Later, I tried to understand why I was so disturbed by this amazing app. The technology is impressive, but that’s not the point. It’s the intention of the technology and its result that are bothersome. Here’s a device whose “artistic” application subverts the function of art. The entire function of art – at whatever level of ability – is to enable a person to discover a personal voice, an idiosyncratic way of seeing, thinking, feeling, reacting, being that could only come from you. Now, with this app, I can make art by choosing from ten (wow!) predetermined responses. Professional looking responses! How cool! I don’t need to struggle to learn how to draw anymore. So what if my artistic personality is reduced to ten choices derived from the software of some IT whiz kid; I made the choice, didn’t I? And I chose what to photograph. So what if the difference between you and me is now the fact that you chose the pen and ink and I chose the pastel on wrinkled paper. Those are differences, aren’t they?

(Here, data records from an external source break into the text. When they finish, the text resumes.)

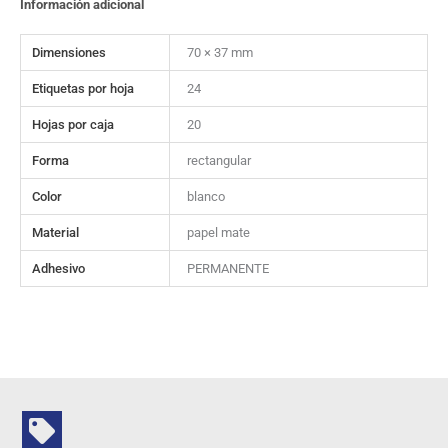
Información adicional
Dimensiones
70 × 37 mm
Etiquetas por hoja
24
Hojas por caja
20
Forma
rectangular
Color
blanco
Material
papel mate
Adhesivo
PERMANENTE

It’s interesting that as teachers of social justice, celebrating diversity and civil rights, we constantly rail about the pernicious effect of stereotyping, reducing a person to a short list of negative characteristics that remove the essential subtlety of the other’s humanity. And yet we buy seductive products and are suitably amazed when they reduce our own humanity. By stereotyping we seek to limit the unpredictable in others; with many such products we guarantee that we aren’t unpredictable either.
The process of art, of any real learning, is profound because it is unpredictable. One never knows what nuances of idea and feeling will be discovered, how you will come to know yourself differently. The technology of the art app robs one of the personal engagement with seeing, with experience, with the struggle to coordinate hand and eye, with learning, with achievement, with self-discovery. It’s about arriving at a pre-determined destination without taking the journey. Why not an app that writes a poem or you? You give it a couple of theme words – say, sad and lonely – and it writes the poem so you don’t have to work out for yourself exactly why you are feeling that way, or discover the metaphors that describe how you feel. Instead of feeling sad and lonely in your unique way, you feel sad and lonely in the way a programmer at Microsoft thinks you might – and millions of other people, too. What’s really scary is the acceptance of those mass produced feelings as our own.
Every art work is a kind of autobiography. It captures the combination of skill and perception available to you at that time. And the journey from beginning to end is never predictable. It’s an honest mirror. I have never begun and ended a drawing or painting as the same person.
The point of this little jeremiad about a new technology app is this: Education must embrace a host of interrelated goals. One is the teaching of skills – everything from reading to computer technology. Another is citizenship. The political health of our society depends on good citizens and knowing their obligation to be involved. A third is an understanding of our reality as one species amongst many on this planet and that our health depends on the health of all the others. We call this the teaching of reality. A fourth is teaching true history so we know who we are as a community and a society. Another is teaching culture, the study of our best ideas and feelings and beliefs.
There’s another educational goal, however, that the true success of the other goals depends on. And that is helping young people discover who they are as individuals. And perhaps the best way to do this is through the arts – poetry, music, visual art, drama, fiction. The reason is simple. To succeed with an art at whatever level, one has to discover an authentic voice, a way of expression that is one’s own. An identity. The reason why this is so important is that people who don’t know themselves don’t make good citizens. They are easily manipulated by slogans and propaganda and cool apps to live lives that serve other people’s interests and generate other people’s profits. People who don’t know themselves do not understand now their unique gifts can be used to shape a history of sustainability and peace. People who don’t know themselves cut the arts funding in our schools because they think the arts are inconsequential for competing in the global economy. People who don’t know themselves think art is an app on a cell phone.